A number of the artists featured in the special exhibition Nature and the American Vision: The Hudson River School can also be found in the galleries of the Milwaukee Art Museum. This is the third in a series of blog posts that will highlight Milwaukee’s artworks during the run of the exhibition.

The first post in this series focused on Thomas Cole, the founder of the Hudson River School. Today we will highlight Cole’s one and only pupil, Fredrick Edwin Church (American, 1826-1900), as well as Church’s very good friend, Charles De Wolf Brownell (American, 1822-1909).
Church enjoyed success early in his career: he was apprenticed to Cole at 18 and then quickly became the youngest member of the National Academy of Design. For much of the 1850s, he travelled during the summer to far-flung places like South America, and only ended his excursions for a while when he married. In the late 1860s Church and his wife began to travel again, this time to Europe and the Middle East. Eventually, health issues forced Church to settle down at Olana, his Hudson River mansion, where he lived until his death in 1900.
Inspired by German naturalist Alexander von Humboldt (1769-1859), and his friendship with Church, Brownell almost never stopped moving. For the better part of the 1850s and into the 1860s he spent his winters in Cuba, where his mother’s family owned sugar plantations, even publishing his own natural history on the Caribbean. In 1865, Brownell married and moved to Rhode Island to set up a permanent home, but he continued to travel. He visited Europe extensively during the 1870s with his wife and children, and he later went on many solo expeditions to the Caribbean, South America, Mexico and the American Southwest. He even went on a cruise around the world in 1897. His travels finally ended with his death in 1909.

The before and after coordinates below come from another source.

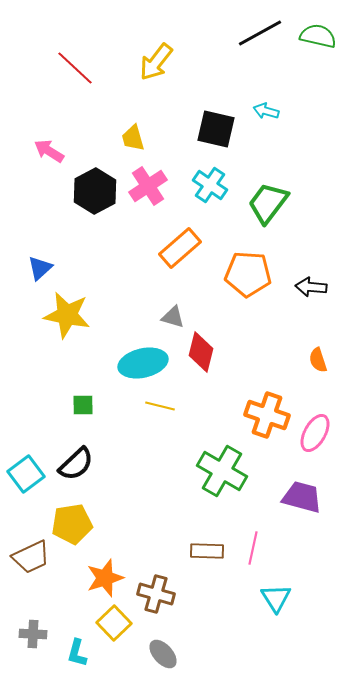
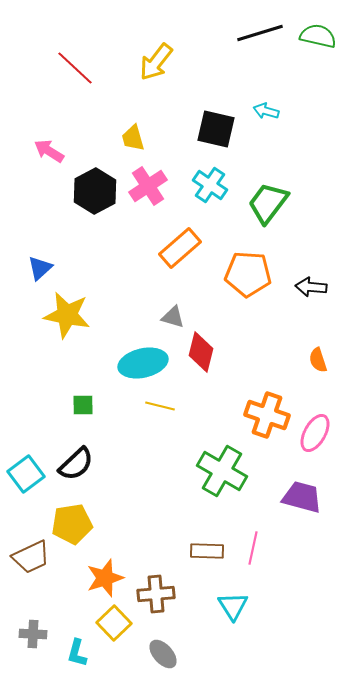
black line: rotated 12 degrees clockwise
brown cross: rotated 21 degrees counterclockwise
cyan triangle: moved 43 px left, 8 px down
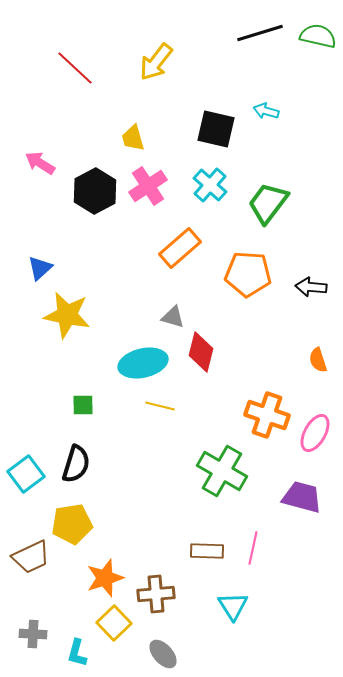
pink arrow: moved 9 px left, 12 px down
cyan cross: rotated 8 degrees clockwise
black semicircle: rotated 30 degrees counterclockwise
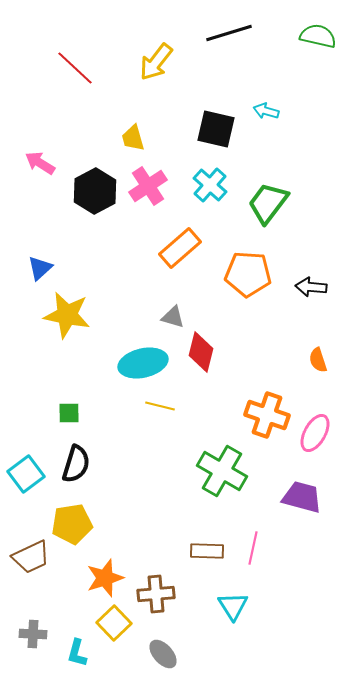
black line: moved 31 px left
green square: moved 14 px left, 8 px down
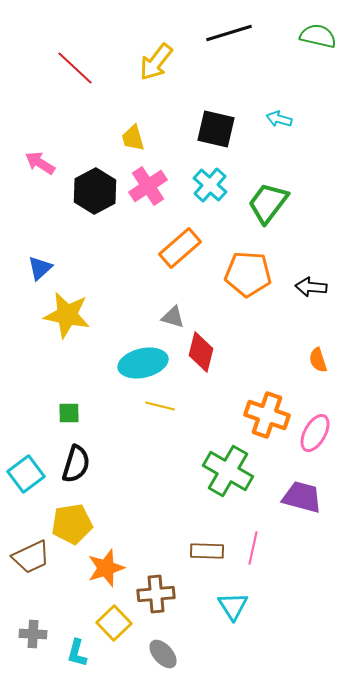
cyan arrow: moved 13 px right, 8 px down
green cross: moved 6 px right
orange star: moved 1 px right, 10 px up
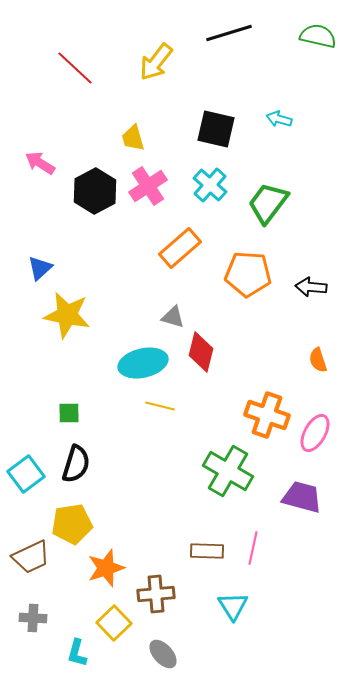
gray cross: moved 16 px up
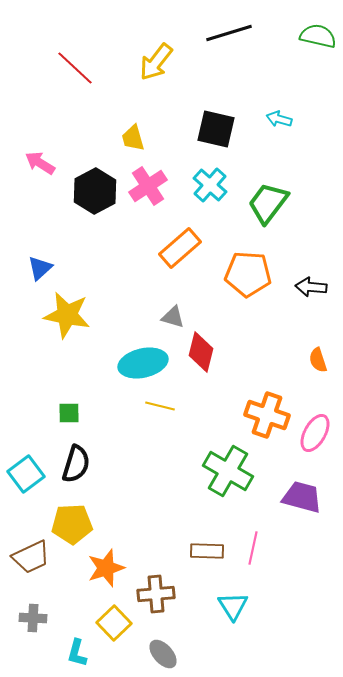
yellow pentagon: rotated 6 degrees clockwise
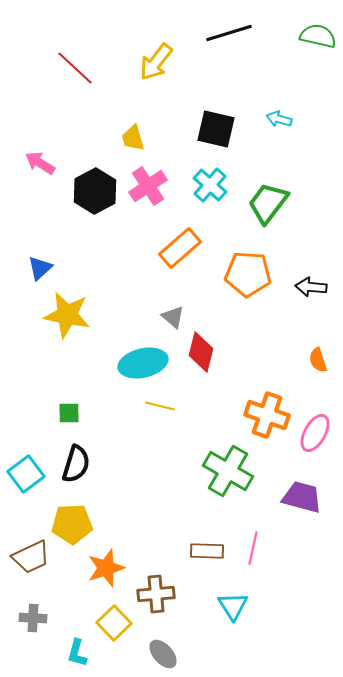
gray triangle: rotated 25 degrees clockwise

The two landscape painters met in New York after Brownell abandoned his career as a lawyer, and became life-long friends. The Milwaukee Art Museum offers a chance to compare side by side a painting by Church (A Passing Shower, above) and a painting by Brownell (The Bay of Matanzas, Cuba, below); both of these paintings were made in 1860.
Despite its title, Church’s A Passing Shower actually shows the dissipation of a dawn mist at sunrise. As the fog lifts we can see the emerging, distant mountains. Nestled at the foot of the hills is a small cabin in the forest. In the foreground, a man guides a boat down the river, while cattle graze along its bank. But overall, this evidence of human existence is overwhelmed by the vastness of the landscape.

The Bay of Matanzas, on the other hand, reflects a more established town set within an expansive landscape. Many buildings fill the foreground, while ships float in the bay, and cultivated fields are worked in the distance. Although there is clear evidence of human cultivation of the landscape, the scene is sparsely populated.
One similarity between Church and Brownell is their fascination with the details of the natural world. Church often strived for scientific accuracy in his depictions of plants. At the time he painted A Passing Shower, Church most often created both large scale paintings, some reaching 10 feet wide, as well as others that possessed a high level of detail, such as his depiction of the Ecuadorian volcano, Cayambe, on view in Nature and the American Vision. We can see Brownell’s same desire for detail in Bay of Matanzas, Cuba, especially in the palm trees in the foreground.
As we discussed in the post on Thomas Cole, many Hudson River School painters reflected the social and political issues of their time. Church and Brownell are no exception. Church created A Passing Shower as the United States was on the brink of civil war. Growing storms and fading sunsets were often used by artists as symbols of struggle; the dark mist contrasted with the growing light of the sunrise suggests the coming conflict between North and South. Church’s hope for a resolution in a peaceful future for the young country is reflected in the serene landscape in the foreground.
If we look at Brownell’s painting, we see no negative consequences of plantation life. Brownell depicted Cuba in a state of peace with clear blue sky and much of the landscape bathed in sunlight; the palm trees and expansive green fields suggest lush abundance. As mentioned above, Brownell knew firsthand the landscape of Cuba from his early travels, and his idealized view of a slave-based economy is very far from plantation life that was causing friction in the United States.